2021.09.25
# マネジメント

AI分析で判明、「トップ5%のリーダー」と「残念なリーダー」の決定的違い

8つの行動ルールがカギを握る
越川 慎司 プロフィール

ルール2:人を巻き込み、1+1を5にする

5%リーダーは、自分の存在意義をよく理解しています。「あなたの存在意義は?」「あなたが会社で発揮すべき能力は?」という質問に、5%リーダーの83%が即答しました。

5%リーダーは、「どうやって組織を作っていくか」「どうやって課題を解決していくか」といった、「HOW(=どうやって)」の考え方をまず捨てます。

その代わりに考えるのは「WHY(=なぜ)」です。「なぜ私がこの組織のリーダーなのか」「なぜ私が必要なのか」。会社や他者からの期待、そして「なぜこのことを取り組まなければいけないか」といった意義や目的を起点にして考えていく傾向にあります。

ずばり、組織にリーダーが必要なのは、「チームで課題を解決し、目標を達成するため」です。
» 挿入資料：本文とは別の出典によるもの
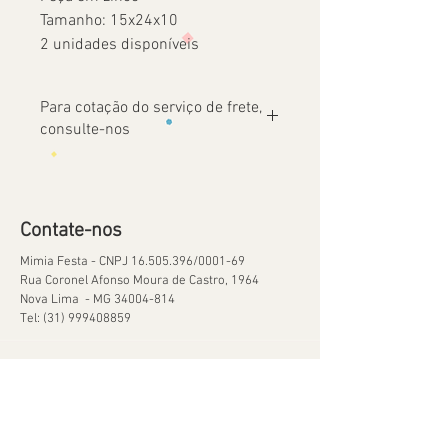
Tamanho: 15x24x10
2 unidades disponíveis
Para cotação do serviço de frete,
consulte-nos
Contate-nos
Mimia Festa - CNPJ
16.505.396
/0001-69
Rua Coronel Afonso Moura de Castro, 1964
Nova Lima - MG
34004-814
Tel:
(31) 999408859
Ajuda
Orçamentos
Política de Reservas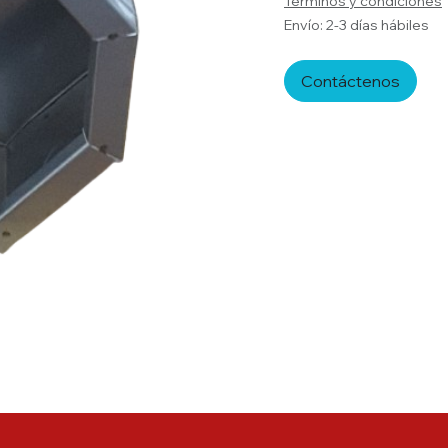
Términos y condiciones
Envío: 2-3 días hábiles
Contáctenos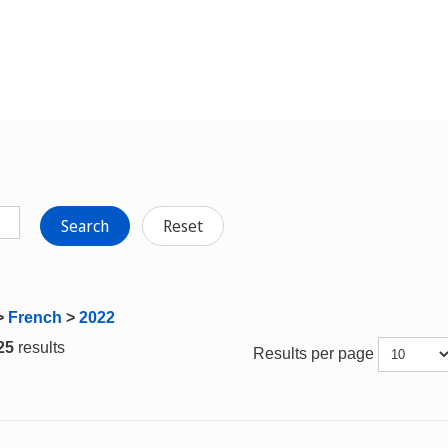
Search
Reset
>
French
>
2022
 25
results
Results per page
テクノロジーの進化で、もはや朝9時に全員が出社し、1つの場所に集まる必要はありません。個人が場所と時間にとらわれずに作業をすることで、その作業効率が上がる面もあります。

一方、世の中の変化は激しく、解決すべき課題は複雑化し巨大化していっています。顧客のニーズ、社会課題、解決の仕方、いずれも複雑になっています。マニュアル通りに作業をすれば顧客の課題をすぐに解決できるわけではありません。

一人ひとりがどんなに効率的に個人作業をしていても、組織全体の目標を達成することは不可能。だから、「チーム」が必要なのです。

成果を出すのではなく、成果を出し続ける

メンバー個々人の強み、弱みを活かして複雑な課題を、スピード感をもって解決すること、そして「1+1」を3や5にすることが、チームには求められています。

そのような環境下で、効率と効果の最大化を目指し、より少ない時間でより大きな成果を出すことが求められる5%リーダーは、チームが「成果を出すこと」ではなく、「成果を出し続けること」を目指しています

短期的な成果なら、能力のある個人をサポートすれば達成できるでしょう。しかし、若手社員や年配の社員が混在するチームで「成果を出し続ける」ためには、未熟なメンバーもやがて成果を出してもらうようになることが必要です。

 

また、仮に優秀なメンバーが組織を去っても、成果を出し続ける組織にすることを5%リーダーは念頭に置いています。そのために、ジョブ型だけではなく、メンバーシップ型も必要だと5%リーダーは考えています。

「短期で成果を出す」ではなく、「長期で成果を出し続ける」。これが、5%リーダーが組織の中で果たそうとしている役割なのです。